Q: How do I use the sum-to-product identity to solve trigonometric equations?

A: To use the sum-to-product identity to solve trigonometric equations, you need to identify the two sine functions in the equation and rewrite them using the sum-to-product identity. Then, you can simplify the expression and solve for the variable.

Q: What is the double-angle formula?

A: The double-angle formula is a formula that allows us to rewrite the sine of a double angle as a product of two sine functions. It is given by:

sin(2a)=2sin(a)cos(a)\sin(2a) = 2\sin(a)\cos(a)

Q: How do I use the double-angle formula to solve trigonometric equations?

A: To use the double-angle formula to solve trigonometric equations, you need to identify the double angle in the equation and rewrite it using the double-angle formula. Then, you can simplify the expression and solve for the variable.

Q: What are some common trigonometric equations that can be solved using the sum-to-product identity and the double-angle formula?

A: Some common trigonometric equations that can be solved using the sum-to-product identity and the double-angle formula include:

  • sin(a)sin(b)=0\sin(a) - \sin(b) = 0
  • cos(a)cos(b)=0\cos(a) - \cos(b) = 0
  • sin(2a)sin(a)=0\sin(2a) - \sin(a) = 0
  • cos(2a)cos(a)=0\cos(2a) - \cos(a) = 0

Q: How do I check if a solution satisfies the original equation?

A: To check if a solution satisfies the original equation, you need to plug the solution into the original equation and evaluate the expression. If the expression is equal to zero, then the solution satisfies the original equation.

Q: What are some tips for solving trigonometric equations?

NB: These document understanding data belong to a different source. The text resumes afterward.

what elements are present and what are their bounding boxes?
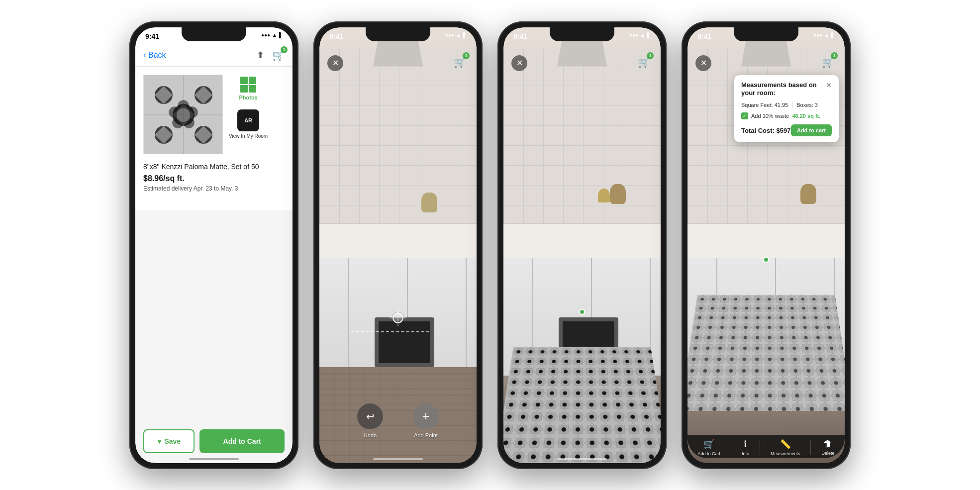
toolbar-divider-2 (760, 440, 760, 455)
popup-title: Measurements based on your room: (741, 81, 826, 98)
kitchen-background-2 (319, 27, 477, 463)
share-icon[interactable]: ⬆ (257, 50, 264, 61)
status-icons-3: ●●● ▲ ▌ (629, 32, 651, 38)
product-delivery: Estimated delivery Apr. 23 to May. 3 (143, 185, 285, 192)
add-point-circle: + (413, 403, 439, 429)
back-chevron-icon: ‹ (143, 50, 146, 60)
home-indicator-2 (373, 458, 423, 460)
svg-rect-14 (503, 347, 661, 463)
photos-label: Photos (239, 95, 257, 100)
back-button[interactable]: ‹ Back (143, 50, 166, 60)
notch-3 (550, 27, 614, 41)
toolbar-delete-label: Delete (821, 451, 834, 456)
tile-floor-4 (687, 294, 845, 410)
phone-4: 9:41 ●●● ▲ ▌ ✕ 🛒 1 Measurements based on… (682, 21, 851, 469)
add-to-cart-label: Add to Cart (223, 437, 261, 445)
ar-marker-4 (763, 257, 769, 263)
ar-badge: AR (237, 109, 259, 131)
home-indicator-1 (189, 458, 239, 460)
save-button[interactable]: ♥ Save (143, 429, 195, 453)
battery-icon: ▌ (279, 32, 283, 38)
battery-icon-3: ▌ (647, 32, 651, 38)
toolbar-cart-icon: 🛒 (703, 439, 714, 450)
popup-divider (792, 101, 792, 108)
product-footer: ♥ Save Add to Cart (135, 429, 293, 453)
ar-screen-tiled: 9:41 ●●● ▲ ▌ ✕ 🛒 1 (503, 27, 661, 463)
wifi-icon: ▲ (272, 32, 277, 38)
ar-screen-measurements: 9:41 ●●● ▲ ▌ ✕ 🛒 1 Measurements based on… (687, 27, 845, 463)
toolbar-info-label: Info (742, 451, 749, 456)
phone-3: 9:41 ●●● ▲ ▌ ✕ 🛒 1 (497, 21, 667, 469)
status-icons-1: ●●● ▲ ▌ (261, 32, 283, 38)
ar-cart-badge-4: 1 (831, 52, 838, 59)
waste-amount: 46.20 sq ft. (792, 113, 820, 119)
toolbar-add-to-cart[interactable]: 🛒 Add to Cart (697, 439, 720, 456)
phone-2: 9:41 ●●● ▲ ▌ ✕ 🛒 1 ↩ Undo + (313, 21, 483, 469)
signal-icon-2: ●●● (445, 32, 454, 38)
ar-bottom-toolbar: 🛒 Add to Cart ℹ Info 📏 Measurements 🗑 De… (687, 435, 845, 458)
popup-waste-row: ✓ Add 10% waste 46.20 sq ft. (741, 112, 832, 119)
toolbar-add-to-cart-label: Add to Cart (697, 451, 720, 456)
ar-controls-2: ↩ Undo + Add Point (319, 403, 477, 438)
popup-measurements-row: Square Feet: 41.95 Boxes: 3 (741, 101, 832, 108)
save-label: Save (164, 437, 181, 445)
add-point-button[interactable]: + Add Point (413, 403, 439, 438)
popup-add-to-cart-button[interactable]: Add to cart (791, 124, 832, 136)
product-image-section: Photos AR View In My Room (143, 75, 285, 154)
toolbar-info[interactable]: ℹ Info (742, 439, 749, 456)
status-icons-2: ●●● ▲ ▌ (445, 32, 467, 38)
kitchen-wall-tiles-3 (503, 49, 661, 245)
add-to-cart-button[interactable]: Add to Cart (199, 429, 285, 453)
signal-icon-4: ●●● (813, 32, 822, 38)
kettle-3 (610, 184, 626, 204)
toolbar-delete-icon: 🗑 (823, 439, 832, 449)
notch-2 (366, 27, 430, 41)
toolbar-delete[interactable]: 🗑 Delete (821, 439, 834, 456)
status-time-4: 9:41 (697, 32, 711, 40)
signal-icon-3: ●●● (629, 32, 638, 38)
kettle-4 (800, 184, 816, 204)
kitchen-counter-2 (319, 223, 477, 258)
total-cost: Total Cost: $597 (741, 127, 790, 134)
svg-point-5 (173, 104, 195, 126)
notch-1 (182, 27, 246, 41)
ar-cart-badge-3: 1 (647, 52, 654, 59)
photos-button[interactable]: Photos (229, 77, 268, 100)
undo-button[interactable]: ↩ Undo (357, 403, 383, 438)
status-time-2: 9:41 (329, 32, 343, 40)
product-screen: 9:41 ●●● ▲ ▌ ‹ Back ⬆ 🛒 1 (135, 27, 293, 463)
kitchen-counter-3 (503, 223, 661, 258)
kitchen-counter-4 (687, 223, 845, 258)
header-icons: ⬆ 🛒 1 (257, 49, 285, 61)
kitchen-wall-tiles-2 (319, 49, 477, 245)
toolbar-info-icon: ℹ (744, 439, 747, 450)
product-price: $8.96/sq ft. (143, 174, 285, 183)
ar-close-button-2[interactable]: ✕ (327, 55, 343, 71)
popup-close-button[interactable]: ✕ (826, 81, 832, 89)
toolbar-measurements-icon: 📏 (780, 439, 791, 450)
measurements-popup: Measurements based on your room: ✕ Squar… (734, 75, 839, 143)
signal-icon: ●●● (261, 32, 270, 38)
tile-pattern (144, 75, 222, 154)
wifi-icon-2: ▲ (456, 32, 461, 38)
battery-icon-4: ▌ (831, 32, 835, 38)
counter-decor-3 (598, 189, 610, 202)
phone-1: 9:41 ●●● ▲ ▌ ‹ Back ⬆ 🛒 1 (129, 21, 298, 469)
ar-view-button[interactable]: AR View In My Room (229, 109, 268, 139)
status-icons-4: ●●● ▲ ▌ (813, 32, 835, 38)
view-options: Photos AR View In My Room (229, 75, 268, 139)
ar-marker-3 (579, 309, 585, 315)
status-time-3: 9:41 (513, 32, 527, 40)
cart-icon-wrap[interactable]: 🛒 1 (272, 49, 285, 61)
waste-checkbox[interactable]: ✓ (741, 112, 748, 119)
toolbar-measurements[interactable]: 📏 Measurements (771, 439, 800, 456)
product-content: Photos AR View In My Room 8"x8" Kenzzi P… (135, 67, 293, 210)
square-feet-value: Square Feet: 41.95 (741, 102, 788, 108)
oven-2 (375, 317, 434, 367)
popup-total-row: Total Cost: $597 Add to cart (741, 124, 832, 136)
ar-close-button-4[interactable]: ✕ (695, 55, 711, 71)
popup-add-to-cart-label: Add to cart (797, 127, 826, 133)
tile-floor-3 (503, 347, 661, 463)
add-point-label: Add Point (414, 432, 438, 438)
ar-close-button-3[interactable]: ✕ (511, 55, 527, 71)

A: Some tips for solving trigonometric equations include:

  • Use the sum-to-product identity and the double-angle formula to rewrite the equation.
  • Simplify the expression and solve for the variable.
  • Check if the solution satisfies the original equation.
  • Use trigonometric identities to rewrite the equation and simplify the expression.

Conclusion

In this article, we have provided a Q&A guide to help you understand the solution to the equation sin(2x)sin(x)=0\sin(2x) - \sin(x) = 0, where 0x \textless 2π0 \leq x \ \textless \ 2\pi. We have also provided some tips for solving trigonometric equations and some common trigonometric equations that can be solved using the sum-to-product identity and the double-angle formula.

Final Answer

The final answer is {π6,5π6}\boxed{\left\{\frac{\pi}{6}, \frac{5\pi}{6}\right\}}.